:: The problem ::
Return exactly the lines from the start of the records below through the line containing "May 2024 here.", both ends included, and leave out the pictures.

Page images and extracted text
■ ■ ■ ■

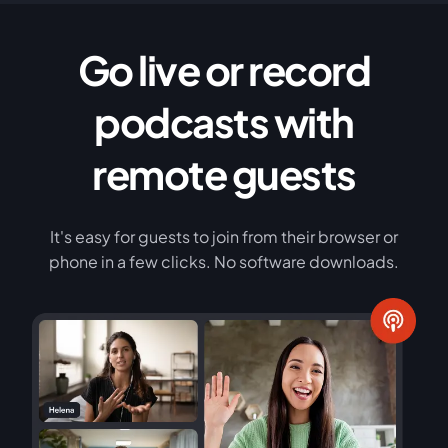
Go live or record
podcasts with
remote guests
It's easy for guests to join from their browser or
phone in a few clicks. No software downloads.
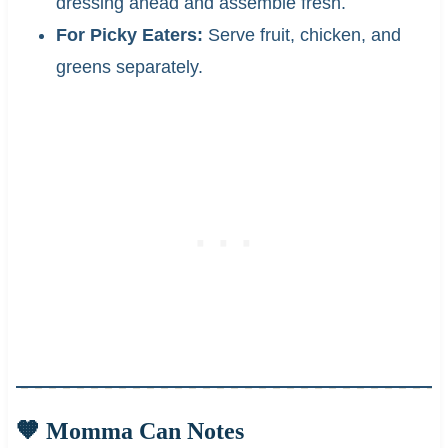
dressing ahead and assemble fresh.
For Picky Eaters:
Serve fruit, chicken, and
greens separately.
🧡 Momma Can Notes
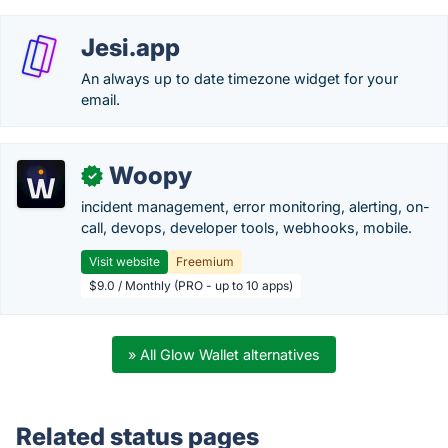
Jesi.app
An always up to date timezone widget for your
email.
Woopy
✓
incident management, error monitoring, alerting, on-
call, devops, developer tools, webhooks, mobile.
Visit website
Freemium
$9.0 / Monthly (PRO - up to 10 apps)
» All Glow Wallet alternatives
Related status pages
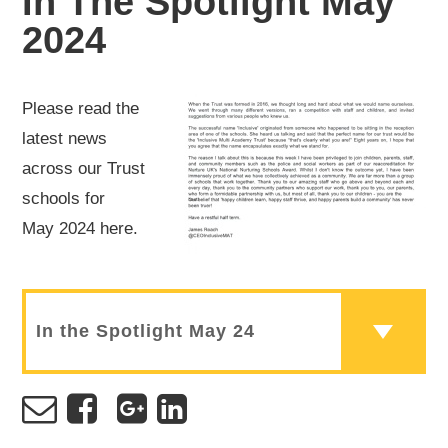
In The Spotlight May
2024
Please read the
latest news
across our Trust
schools for
May 2024 here.
In the Spotlight May 24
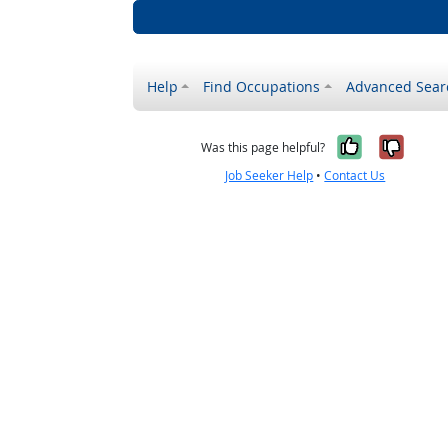
Help
Find Occupations
Advanced Sear
Yes, it w
No, i
Was this page helpful?
Job Seeker Help
•
Contact Us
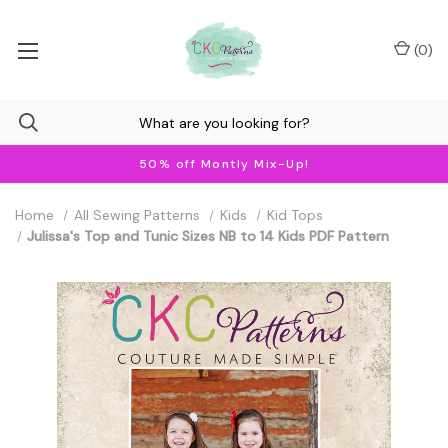
(
0
)
50% off Montly Mix-Up!
Home
All Sewing Patterns
Kids
Kid Tops
Julissa's Top and Tunic Sizes NB to 14 Kids PDF Pattern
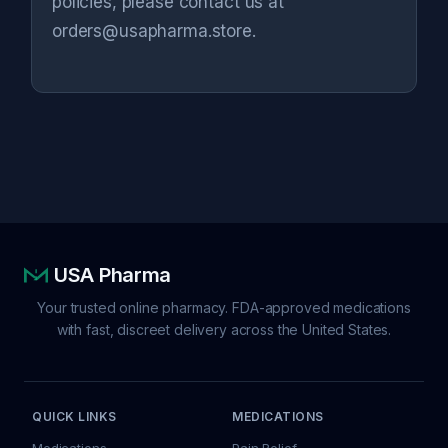
policies, please contact us at
orders@usapharma.store.
USA Pharma
Your trusted online pharmacy. FDA-approved medications
with fast, discreet delivery across the United States.
QUICK LINKS
MEDICATIONS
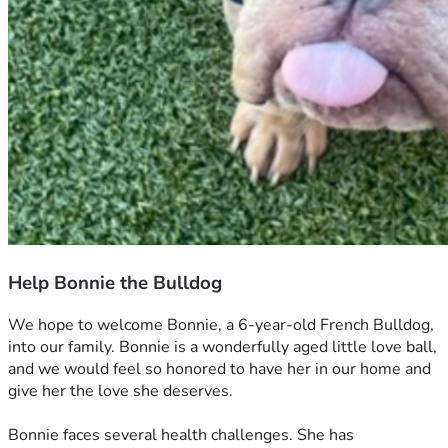
Help Bonnie the Bulldog
We hope to welcome Bonnie, a 6-year-old French Bulldog, 
into our family. Bonnie is a wonderfully aged little love ball, 
and we would feel so honored to have her in our home and 
give her the love she deserves. 
Bonnie faces several health challenges. She has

■ ■ ■ ■

:: Solved problem ::
Go live or record
podcasts with
remote guests
It's easy for guests to join from their browser or
phone in a few clicks. No software downloads.
dressing ahead and assemble fresh.
For Picky Eaters:
Serve fruit, chicken, and
greens separately.
🧡 Momma Can Notes
Jesi.app
An always up to date timezone widget for your
email.
Woopy
✓
incident management, error monitoring, alerting, on-
call, devops, developer tools, webhooks, mobile.
Visit website
Freemium
$9.0 / Monthly (PRO - up to 10 apps)
» All Glow Wallet alternatives
Related status pages
In The Spotlight May
2024
Please read the
latest news
across our Trust
schools for
May 2024 here.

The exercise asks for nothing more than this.